#### [What you need to do]
Which lines below contain the word "여호와의"? Copy each one.

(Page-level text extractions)
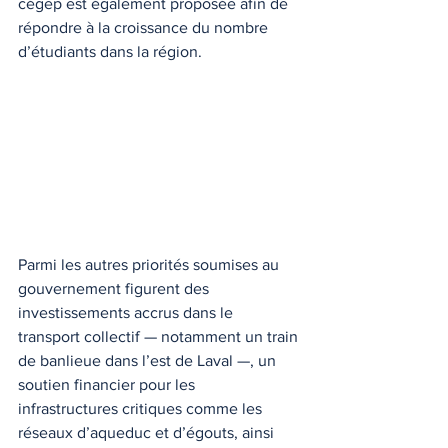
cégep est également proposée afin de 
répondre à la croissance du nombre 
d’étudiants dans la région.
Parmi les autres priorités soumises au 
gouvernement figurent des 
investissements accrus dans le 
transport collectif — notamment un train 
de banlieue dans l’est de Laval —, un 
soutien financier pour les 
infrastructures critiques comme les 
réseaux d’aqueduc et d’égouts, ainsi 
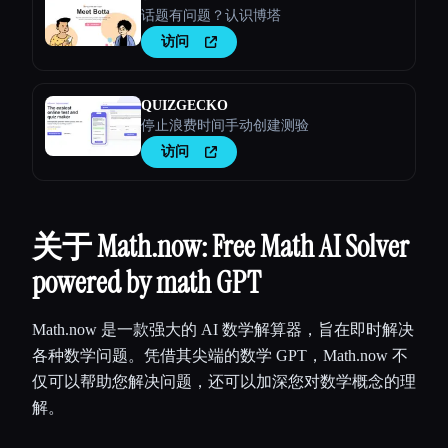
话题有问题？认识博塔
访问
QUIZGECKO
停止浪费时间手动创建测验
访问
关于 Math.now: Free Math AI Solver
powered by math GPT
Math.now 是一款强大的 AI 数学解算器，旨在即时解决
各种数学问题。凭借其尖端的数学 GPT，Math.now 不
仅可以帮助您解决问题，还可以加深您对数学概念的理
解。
---
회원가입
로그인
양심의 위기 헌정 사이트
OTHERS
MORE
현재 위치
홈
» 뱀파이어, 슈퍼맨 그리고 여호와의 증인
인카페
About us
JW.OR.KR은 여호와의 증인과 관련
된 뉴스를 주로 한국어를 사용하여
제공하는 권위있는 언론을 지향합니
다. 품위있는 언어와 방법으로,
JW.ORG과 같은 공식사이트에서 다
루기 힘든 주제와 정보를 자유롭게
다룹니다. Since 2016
...
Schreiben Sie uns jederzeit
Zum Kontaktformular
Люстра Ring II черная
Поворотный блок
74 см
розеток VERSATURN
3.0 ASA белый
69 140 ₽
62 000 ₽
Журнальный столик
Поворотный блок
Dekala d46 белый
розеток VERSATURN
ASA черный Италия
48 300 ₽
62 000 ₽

#### [Result for this exercise]
» 뱀파이어, 슈퍼맨 그리고 여호와의 증인
JW.OR.KR은 여호와의 증인과 관련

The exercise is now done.